Electric vehicles save Fort Riley money
October 22, 2010
FORT RILEY, Kan. -- Saving the installation more than $5,700 per year, the First Sergeants Barracks Program utilizes six electric vehicles to move in and around the brigade areas in support of barrack's assignments, terminations and maintenance calls.
"The use of electric vehicles at Fort Riley benefits in several ways, the two most obvious is in the reduced emissions to the environment and the reduced consumption of fuels and maintenance costs," said Steve Milton, unaccompanied personnel housing/First Sergeants Barracks Program branch chief with the housing division, Directorate of Public Works. "At an average fuel and maintenance consumption of $80 per month, times six vehicle equates to $480 per month, times 12 months - $5,760 per year."
This is a significant decrease in the cost of utilizing a regular vehicle at about $225 per month with lease, fuel and maintenance, he said.
The vehicles are utility vehicles manufactured by Columbia ParCar Corporation, Reedsburg, Wis.
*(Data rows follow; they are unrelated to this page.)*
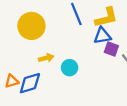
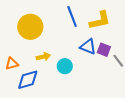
blue triangle: (102, 36) -> (88, 47), moved, turned 30
orange triangle: (12, 81) -> (12, 64), moved

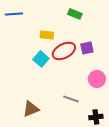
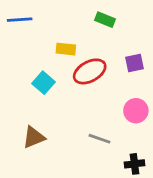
purple square: (87, 48) -> (135, 63), moved
cyan square: (41, 59) -> (43, 83), moved
brown triangle: (31, 109) -> (34, 137), moved

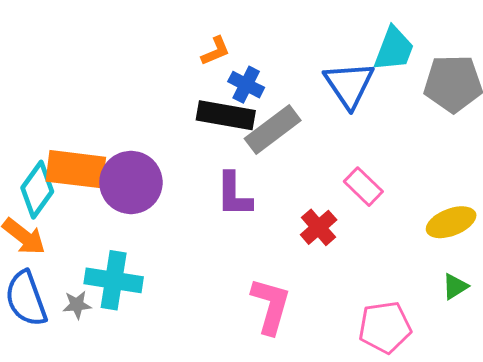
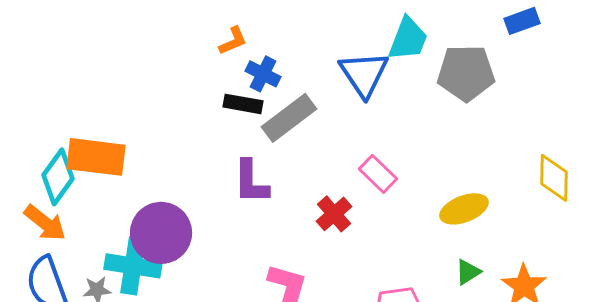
black rectangle: (226, 115) -> (243, 104), size x0.7
purple circle: (131, 182) -> (161, 233), moved

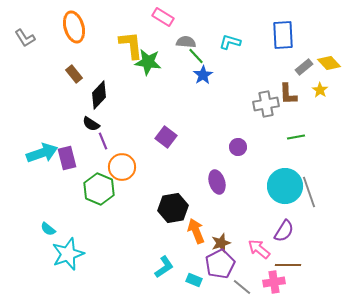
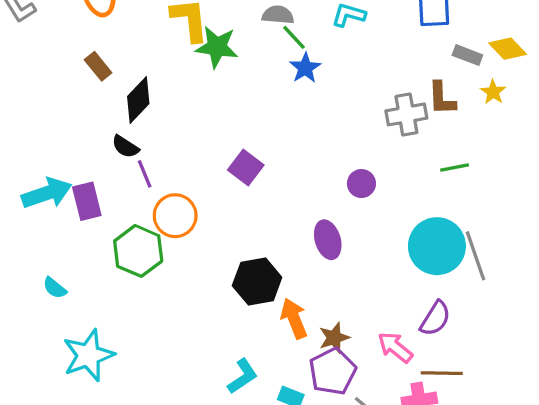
gray rectangle: (304, 67) -> (467, 55), turned 60
cyan semicircle: (48, 229) -> (55, 288), moved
Stood up in October 2009 at Fort Riley, the First Sergeants Barracks Program is part of the Army plan to improve the quality of life for single Soldiers and to standardize the management of barracks Army-wide.
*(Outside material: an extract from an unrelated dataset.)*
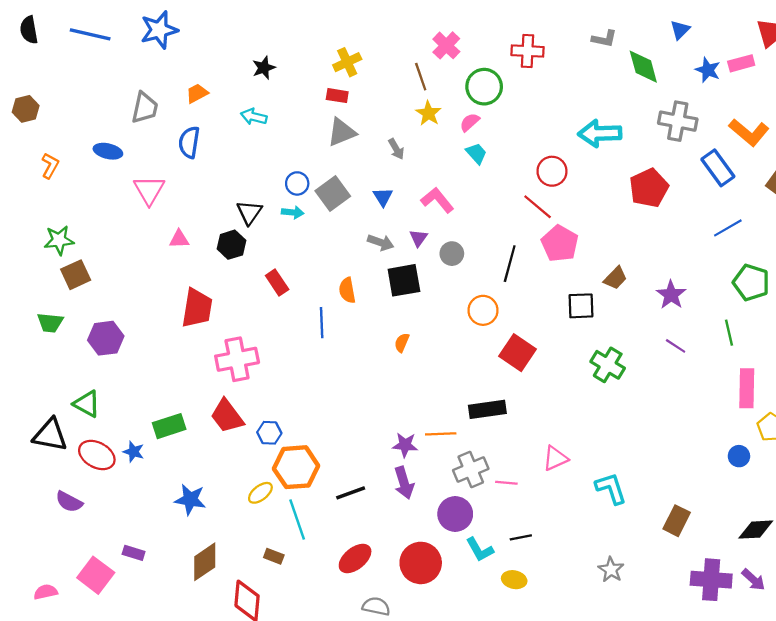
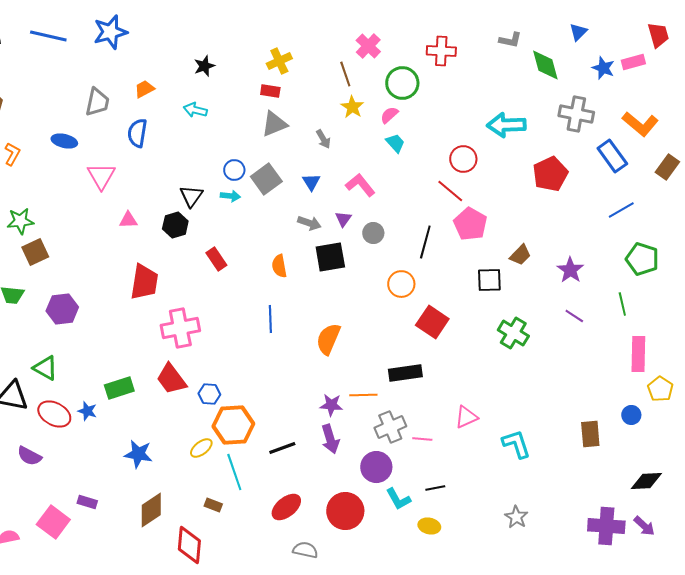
blue line: (322, 323) -> (270, 319), moved
orange semicircle: (402, 343) -> (328, 339), moved, size x1.8
brown rectangle: (677, 521) -> (590, 434), moved, turned -32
"FSBP assumes the responsibility of maintaining daily operations away from assigned units and puts it on garrison staff in a style similar to property and apartment complex management," Milton said.
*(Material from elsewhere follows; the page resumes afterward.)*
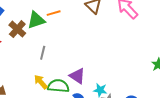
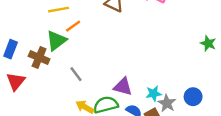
gray line: (43, 53) -> (76, 74), turned -32

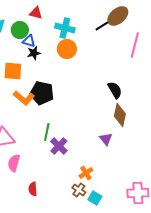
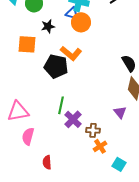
blue triangle: (29, 41) -> (72, 13), moved
orange L-shape: (24, 98) -> (71, 53), moved
brown cross: (79, 190) -> (93, 130), moved, turned -32
cyan square: (95, 198) -> (119, 164), moved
The goals of the program includes improving barracks' utilization, managing vacant barracks' space during deployment, reducing maintenance response time, decreasing building damages and extending the life of the facilities, thus improving the quality of life for Soldiers, he said.
"It also is a proven cost saver for the Army by consciously taking better care of the barracks and reducing payments for basic allowance for housing to single Soldiers," Milton said.
The program is built upon the Army leader's involvement in the well-being of junior enlisted Soldiers residing in barracks, he said. It also will enhance the commander's ability to concentrate on his primary organizational missions, while still maintaining influence in the welfare of these Soldiers.
"Taking care of Soldiers is a readiness issue," Milton said. "Installations are communities where the Army lives, trains, works, mobilizes and deploys. The quality and character of these installations is the keystone to caring for the Army's most precious resource. The underlying premise is that our Soldiers living on our installations deserve the same quality of life afforded the society they have pledged to defend."